With spring and summer approaching, leisure products appear to be on the verge of a comeback, but manufacturers warn that the rebound is a slow one. In an article appearing in the Wall Street Journal, makers of leisure products said they expected an upturn with the return of vacationing and home-decorating projects, but that they are keeping their inventories tight due to a conservative outlook on the immediate future of the economy.
“Economic indicators [point to] a recovery mode, although not necessarily a rapid one,” said George Fellows, CEO of the Callaway Golf Co. “As we look at this upcoming year, we are cautiously optimistic that the economy and overall market conditions will improve.”
Despite the belief that things are indeed looking up, inventory levels for many companies would indicate that the optimism is indeed “cautious”, as Fellows characterized it. For example, Brunswick Corp., merchandiser of bowling, motorboating and fishing equipment, showed net inventories down 40 percent compared to last year.
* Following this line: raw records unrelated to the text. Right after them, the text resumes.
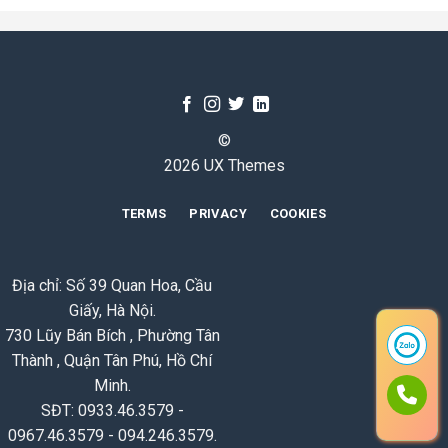
©
2026 UX Themes
TERMS
PRIVACY
COOKIES
Địa chỉ: Số 39 Quan Hoa, Cầu
Giấy, Hà Nội.
730 Lũy Bán Bích , Phường Tân
Thành , Quận Tân Phú, Hồ Chí
Minh.
SĐT: 0933.46.3579 -
0967.46.3579 - 094.246.3579.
Brunswick CEO Dustan McCoy indicates that field inventory levels will drop even more by the end of the year.
Ethan Allen, which includes a line of outdoor products amongst the home furnishings the company offers, takes a slightly more blatantly hopeful outlook:
“We are getting positive feedback [from stores],” said Ethan Allen CEO Farooq Kathwari. “[Customers] are not as concerned as they were a few months back.”
Nevertheless, it should be noted that Ethan Allen has also cut inventory by 24 percent since last year. The fall in new home-building has also negatively impacted the Connecticut-based furniture manufacturer, which responded with a major retrenching it is hoped will make the company profitable.